Patients and methods
Of 1,400 eligible subjects, ≧20 years, we recruited only 1,127. For extreme phenotype case-control design, we evaluated 201 subjects with body mass index (BMI) ≧30 kg/m2 (Group 1) and 143 with BMI <20 kg/m2 (Group 2). Clinical, anthropometric, biochemical, and nutritional details and polymorphisms were estimated.
Results
In Group 1, the dietary intake of calories and fats was higher, physical activity was lower, and prevalence of truncal obesity, hypertension, high total cholesterol, low high-density lipoprotein cholesterol, and diabetes was greater than in Group 2. There were no homozygous polymorphisms of either gene.
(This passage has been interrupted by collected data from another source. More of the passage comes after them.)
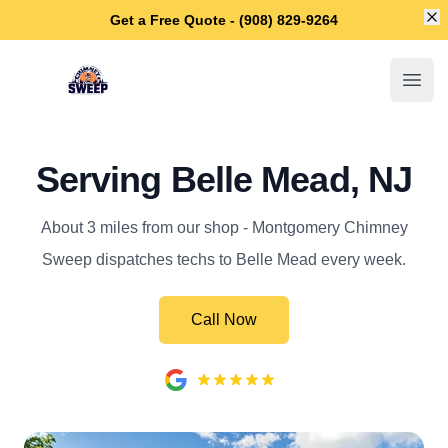
Di
Get a Free Quote - (908) 829-9264
Montgomery Chimney Sweep
Open
Serving Belle Mead, NJ
About 3 miles from our shop - Montgomery Chimney
Sweep dispatches techs to Belle Mead every week.
Call Now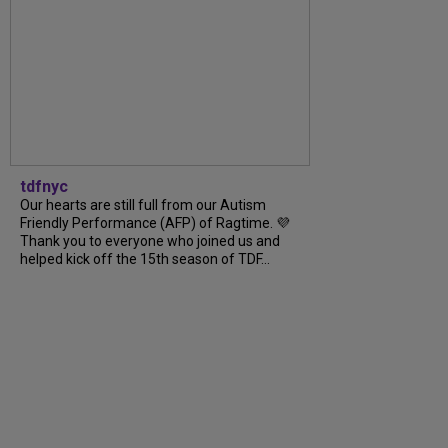
tdfnyc
Our hearts are still full from our Autism
Friendly Performance (AFP) of Ragtime. 💜
Thank you to everyone who joined us and
helped kick off the 15th season of TDF...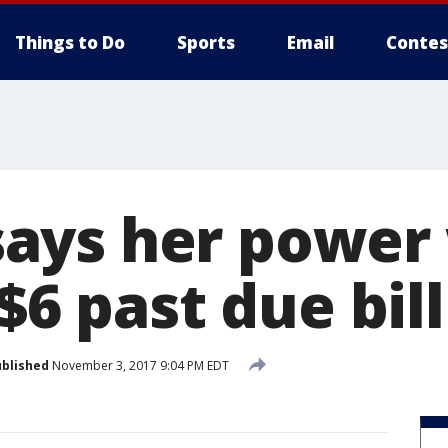
Things to Do
Sports
Email
Contes
ays her power 
 $6 past due bill
blished
November 3, 2017 9:04 PM EDT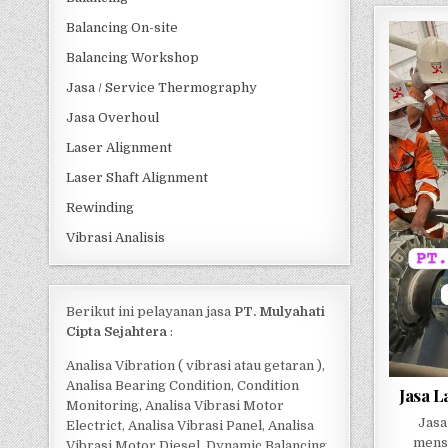
Balancing On-site
Balancing Workshop
Jasa / Service Thermography
Jasa Overhoul
Laser Alignment
Laser Shaft Alignment
Rewinding
Vibrasi Analisis
Berikut ini pelayanan jasa
PT. Mulyahati
Cipta Sejahtera
:
Analisa Vibration ( vibrasi atau getaran ),
Analisa Bearing Condition, Condition
Jasa L
Monitoring, Analisa Vibrasi Motor
Jasa
Electrict, Analisa Vibrasi Panel, Analisa
mense
Vibrasi Motor Diesel, Dynamic Balancing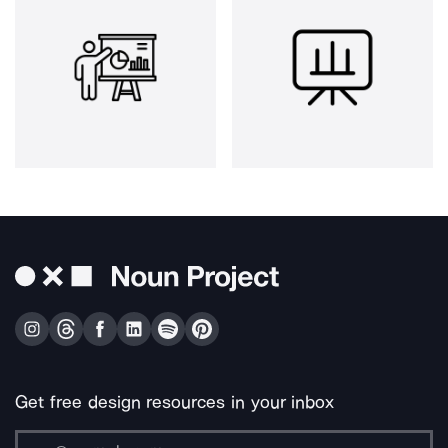
Get free design resources in your inbox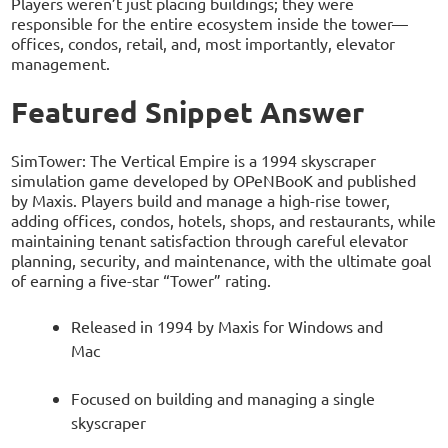
Players weren’t just placing buildings; they were
responsible for the entire ecosystem inside the tower—
offices, condos, retail, and, most importantly, elevator
management.
Featured Snippet Answer
SimTower: The Vertical Empire is a 1994 skyscraper
simulation game developed by OPeNBooK and published
by Maxis. Players build and manage a high-rise tower,
adding offices, condos, hotels, shops, and restaurants, while
maintaining tenant satisfaction through careful elevator
planning, security, and maintenance, with the ultimate goal
of earning a five-star “Tower” rating.
Released in 1994 by Maxis for Windows and
Mac
Focused on building and managing a single
skyscraper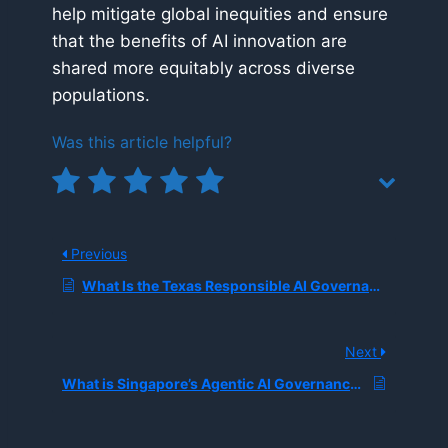
help mitigate global inequities and ensure
that the benefits of AI innovation are
shared more equitably across diverse
populations.
Was this article helpful?
Previous
What Is the Texas Responsible AI Governance Act (TRAIGA)?
Next
What is Singapore’s Agentic AI Governance Framework, and How is It Regulating Autonomous Systems?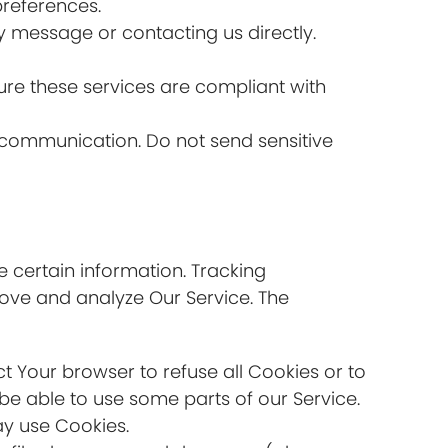
references.
y message or contacting us directly.
re these services are compliant with
of communication. Do not send sensitive
e certain information. Tracking
rove and analyze Our Service. The
ct Your browser to refuse all Cookies or to
be able to use some parts of our Service.
ay use Cookies.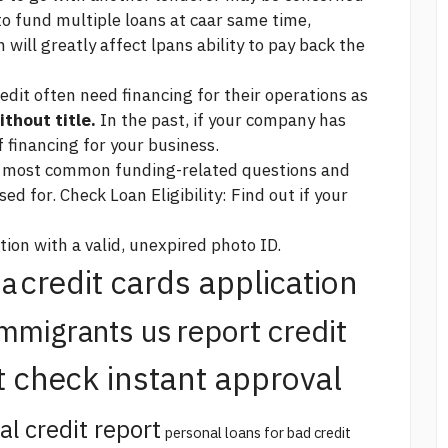
to fund multiple loans at caar same time,
 will greatly affect lpans ability to pay back the
edit often need financing for their operations as
ithout title.
In the past, if your company has
f financing for your business.
r most common funding-related questions and
d for. Check Loan Eligibility: Find out if your
tion with a valid, unexpired photo ID.
credit cards application
na
report credit
immigrants us
t check instant approval
al credit report
personal loans for bad credit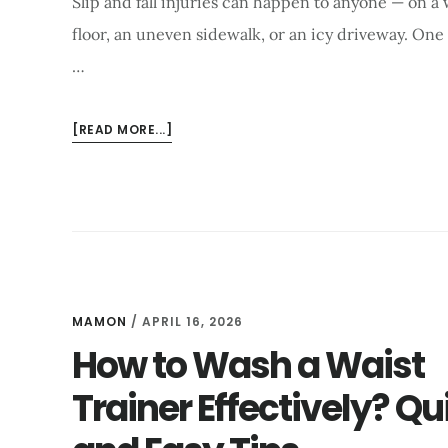
Slip and fall injuries can happen to anyone — on a
floor, an uneven sidewalk, or an icy driveway. One
…
ABOUT
[READ MORE...]
BEST
FITNESS
PROGRAM
TO
RECOVER
FROM
A
SLIP
MAMON
/
APRIL 16, 2026
AND
How to Wash a Waist
FALL
Trainer Effectively? Qu
INJURY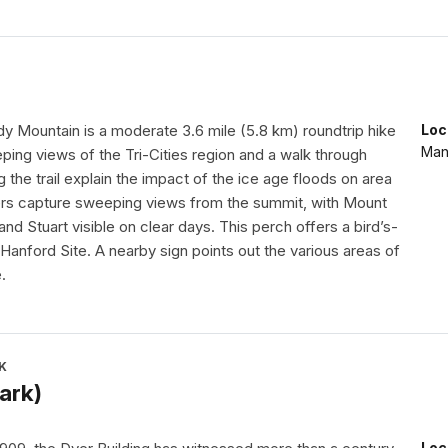
dy Mountain is a moderate 3.6 mile (5.8 km) roundtrip hike
Loc
Manh
ping views of the Tri-Cities region and a walk through
g the trail explain the impact of the ice age floods on area
rs capture sweeping views from the summit, with Mount
and Stuart visible on clear days. This perch offers a bird’s-
Hanford Site. A nearby sign points out the various areas of
.
K
ark)
Loc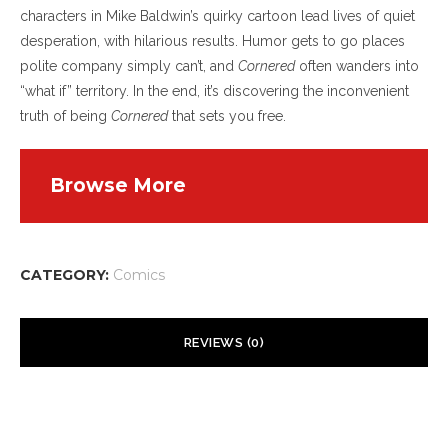
characters in Mike Baldwin’s quirky cartoon lead lives of quiet
desperation, with hilarious results. Humor gets to go places
polite company simply can’t, and
Cornered
often wanders into
“what if” territory. In the end, it’s discovering the inconvenient
truth of being
Cornered
that sets you free.
Browse More
CATEGORY:
Comics
REVIEWS (0)
There are no reviews yet.
Your email address will not be published.
Required fields are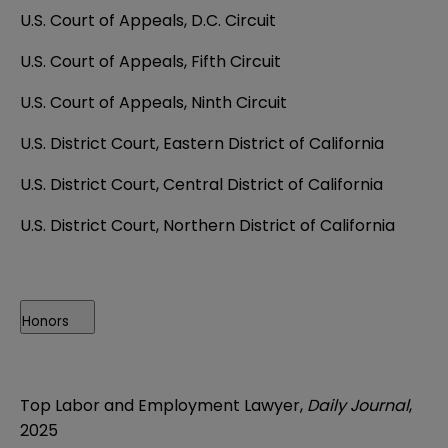
U.S. Court of Appeals, D.C. Circuit
U.S. Court of Appeals, Fifth Circuit
U.S. Court of Appeals, Ninth Circuit
U.S. District Court, Eastern District of California
U.S. District Court, Central District of California
U.S. District Court, Northern District of California
Honors
Top Labor and Employment Lawyer,
Daily Journal
,
2025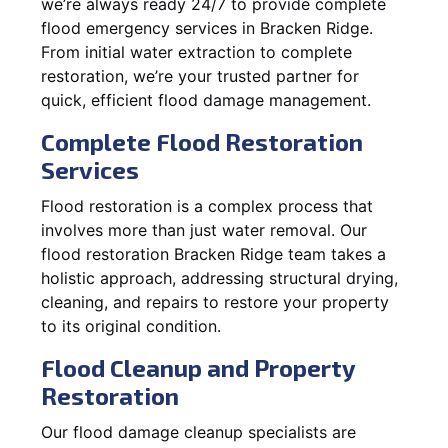
we’re always ready 24/7 to provide complete
flood emergency services in Bracken Ridge.
From initial water extraction to complete
restoration, we’re your trusted partner for
quick, efficient flood damage management.
Complete Flood Restoration
Services
Flood restoration is a complex process that
involves more than just water removal. Our
flood restoration Bracken Ridge team takes a
holistic approach, addressing structural drying,
cleaning, and repairs to restore your property
to its original condition.
Flood Cleanup and Property
Restoration
Our flood damage cleanup specialists are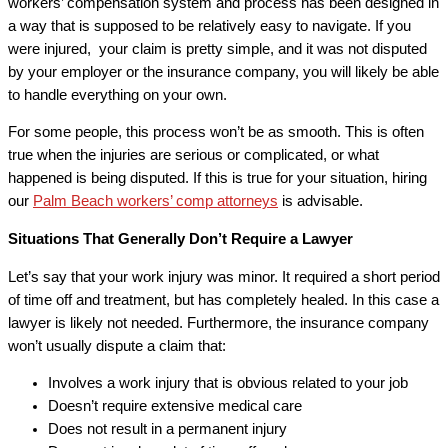
workers’ compensation system and process has been designed in
a way that is supposed to be relatively easy to navigate. If you
were injured, your claim is pretty simple, and it was not disputed
by your employer or the insurance company, you will likely be able
to handle everything on your own.
For some people, this process won’t be as smooth. This is often
true when the injuries are serious or complicated, or what
happened is being disputed. If this is true for your situation, hiring
our
Palm Beach workers’ comp attorneys
is advisable.
Situations That Generally Don’t Require a Lawyer
Let’s say that your work injury was minor. It required a short period
of time off and treatment, but has completely healed. In this case a
lawyer is likely not needed. Furthermore, the insurance company
won’t usually dispute a claim that:
Involves a work injury that is obvious related to your job
Doesn’t require extensive medical care
Does not result in a permanent injury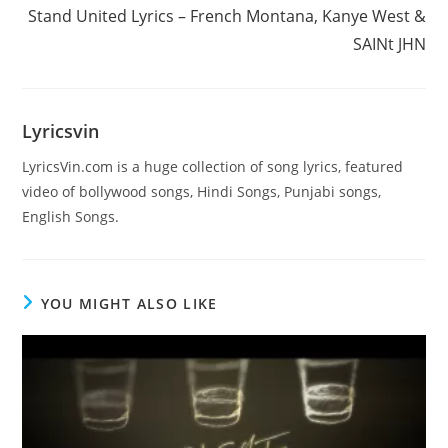
more
Stand United Lyrics – French Montana, Kanye West &
articles
SAINt JHN
Lyricsvin
LyricsVin.com is a huge collection of song lyrics, featured
video of bollywood songs, Hindi Songs, Punjabi songs,
English Songs.
YOU MIGHT ALSO LIKE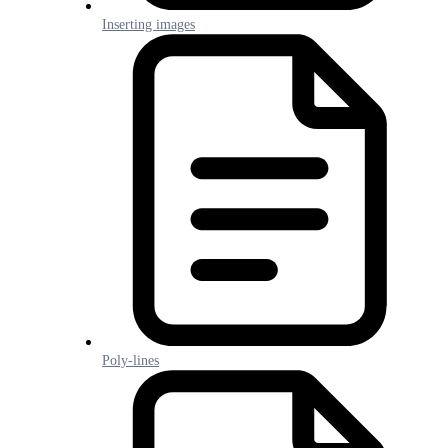
Inserting images
Poly-lines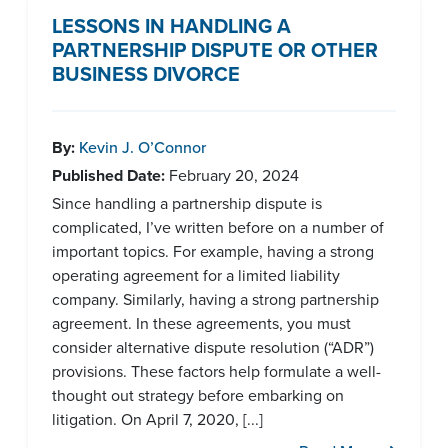
LESSONS IN HANDLING A
PARTNERSHIP DISPUTE OR OTHER
BUSINESS DIVORCE
By:
Kevin J. O’Connor
Published Date:
February 20, 2024
Since handling a partnership dispute is
complicated, I’ve written before on a number of
important topics. For example, having a strong
operating agreement for a limited liability
company. Similarly, having a strong partnership
agreement. In these agreements, you must
consider alternative dispute resolution (“ADR”)
provisions. These factors help formulate a well-
thought out strategy before embarking on
litigation. On April 7, 2020, [...]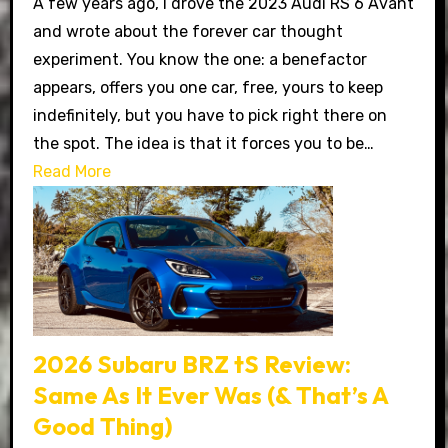
A few years ago, I drove the 2023 Audi RS 6 Avant
and wrote about the forever car thought
experiment. You know the one: a benefactor
appears, offers you one car, free, yours to keep
indefinitely, but you have to pick right there on
the spot. The idea is that it forces you to be…
Read More
2026 Subaru BRZ tS Review:
Same As It Ever Was (& That’s A
Good Thing)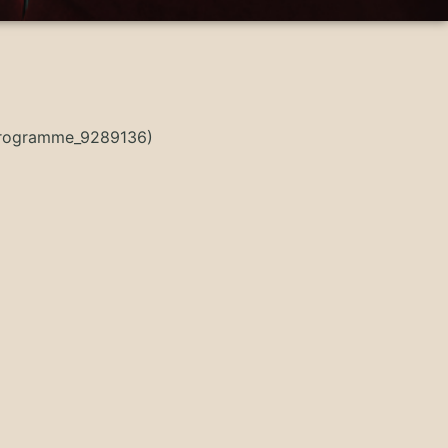
sProgramme_9289136)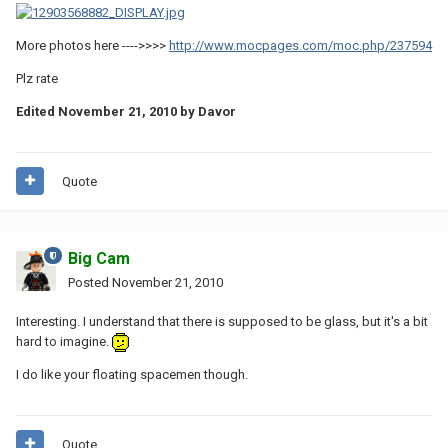
More photos here ---->>>>
http://www.mocpages.com/moc.php/237594
Plz rate
Edited
November 21, 2010
by Davor
Quote
Big Cam
Posted
November 21, 2010
Interesting. I understand that there is supposed to be glass, but it's a bit
hard to imagine.
I do like your floating spacemen though.
Quote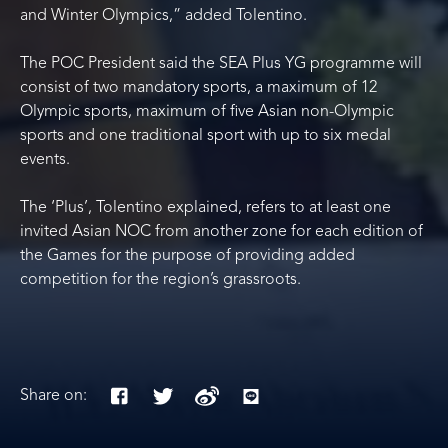
and Winter Olympics,” added Tolentino.
The POC President said the SEA Plus YG programme will
consist of two mandatory sports, a maximum of 12
Olympic sports, maximum of five Asian non-Olympic
sports and one traditional sport with up to six medal
events.
The ‘Plus’, Tolentino explained, refers to at least one
invited Asian NOC from another zone for each edition of
the Games for the purpose of providing added
competition for the region’s grassroots.
Share on: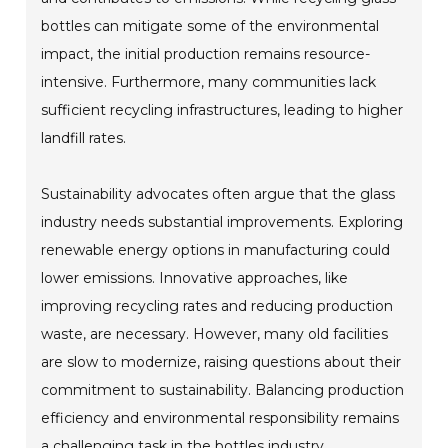
bottles can mitigate some of the environmental
impact, the initial production remains resource-
intensive. Furthermore, many communities lack
sufficient recycling infrastructures, leading to higher
landfill rates.
Sustainability advocates often argue that the glass
industry needs substantial improvements. Exploring
renewable energy options in manufacturing could
lower emissions. Innovative approaches, like
improving recycling rates and reducing production
waste, are necessary. However, many old facilities
are slow to modernize, raising questions about their
commitment to sustainability. Balancing production
efficiency and environmental responsibility remains
a challenging task in the bottles industry.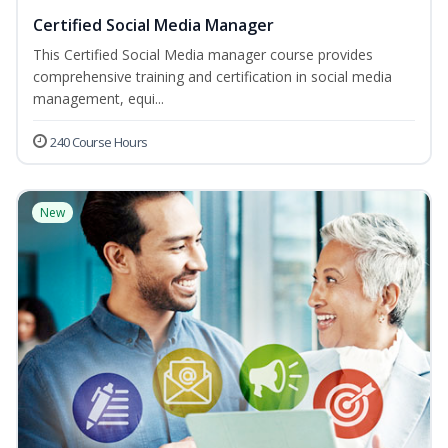
Certified Social Media Manager
This Certified Social Media manager course provides
comprehensive training and certification in social media
management, equi...
240 Course Hours
New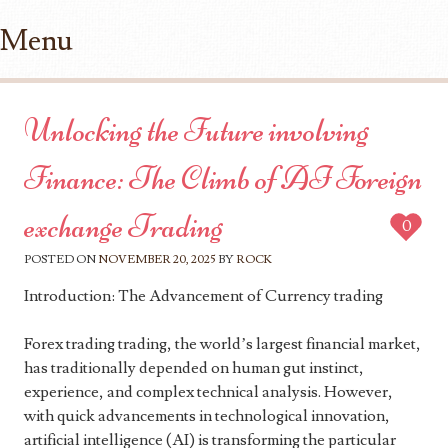
Menu
Skip to content
Unlocking the Future involving
Finance: The Climb of AI Foreign
exchange Trading
0
POSTED ON
NOVEMBER 20, 2025
BY
ROCK
Introduction: The Advancement of Currency trading
Forex trading trading, the world’s largest financial market,
has traditionally depended on human gut instinct,
experience, and complex technical analysis. However,
with quick advancements in technological innovation,
artificial intelligence (AI) is transforming the particular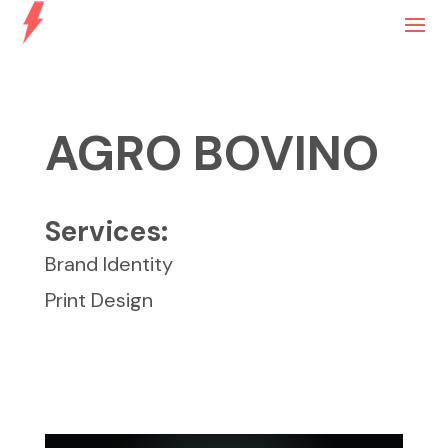
AGRO BOVINO
Services:
Brand Identity
Print Design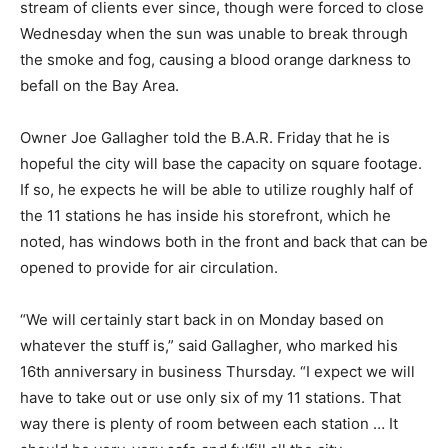
stream of clients ever since, though were forced to close
Wednesday when the sun was unable to break through
the smoke and fog, causing a blood orange darkness to
befall on the Bay Area.
Owner Joe Gallagher told the B.A.R. Friday that he is
hopeful the city will base the capacity on square footage.
If so, he expects he will be able to utilize roughly half of
the 11 stations he has inside his storefront, which he
noted, has windows both in the front and back that can be
opened to provide for air circulation.
“We will certainly start back in on Monday based on
whatever the stuff is,” said Gallagher, who marked his
16th anniversary in business Thursday. “I expect we will
have to take out or use only six of my 11 stations. That
way there is plenty of room between each station … It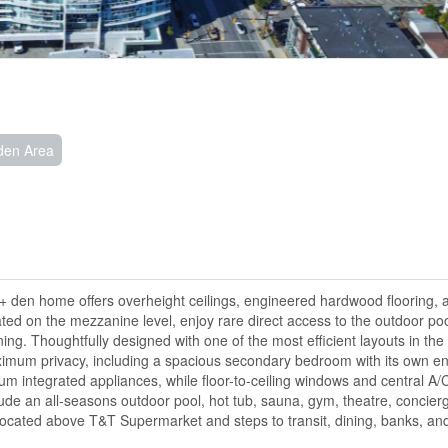
den Area
+ den home offers overheight ceilings, engineered hardwood flooring, 
cated on the mezzanine level, enjoy rare direct access to the outdoor poo
ing. Thoughtfully designed with one of the most efficient layouts in the 
imum privacy, including a spacious secondary bedroom with its own en
m integrated appliances, while floor-to-ceiling windows and central A/
de an all-seasons outdoor pool, hot tub, sauna, gym, theatre, concierg
ocated above T&T Supermarket and steps to transit, dining, banks, and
Heterozygous Pro12Ala polymorphism in PPARG was found in 15 (7.5%) subjects in Group 1 and 3 (2.1%) subjects in Group 2 (P = 0.028), and heterozygous Gly308Ala polymorphism in TNFA was found in 19 (9.5%) in Group 1 and 7 (4.9%) in Group 2 (P = 0.115). Presence of heterozygous polymorphism in PPARG and TNFA-predicted obesity with univariate odds ratio ([OR], 95% confidence intervals) of 2.25 (1.32–3.84, P = 0.003) and 1.48 (1.10–1.99, P = 0.009) and with multivariate OR 1.74 (1.03–2.93, P = 0.038) and 1.46 (1.05–2.03, P = 0.024), respectively. The addition of dietary and physical activity variables did not result in significant change.
Conclusion
Obese Asian Indians have greater prevalence of heterozygous polymorphisms of Pro12Ala in PPARG and Gly308Ala in TNFA genes.
Disclosure
The authors report no conflicts of interest in this work.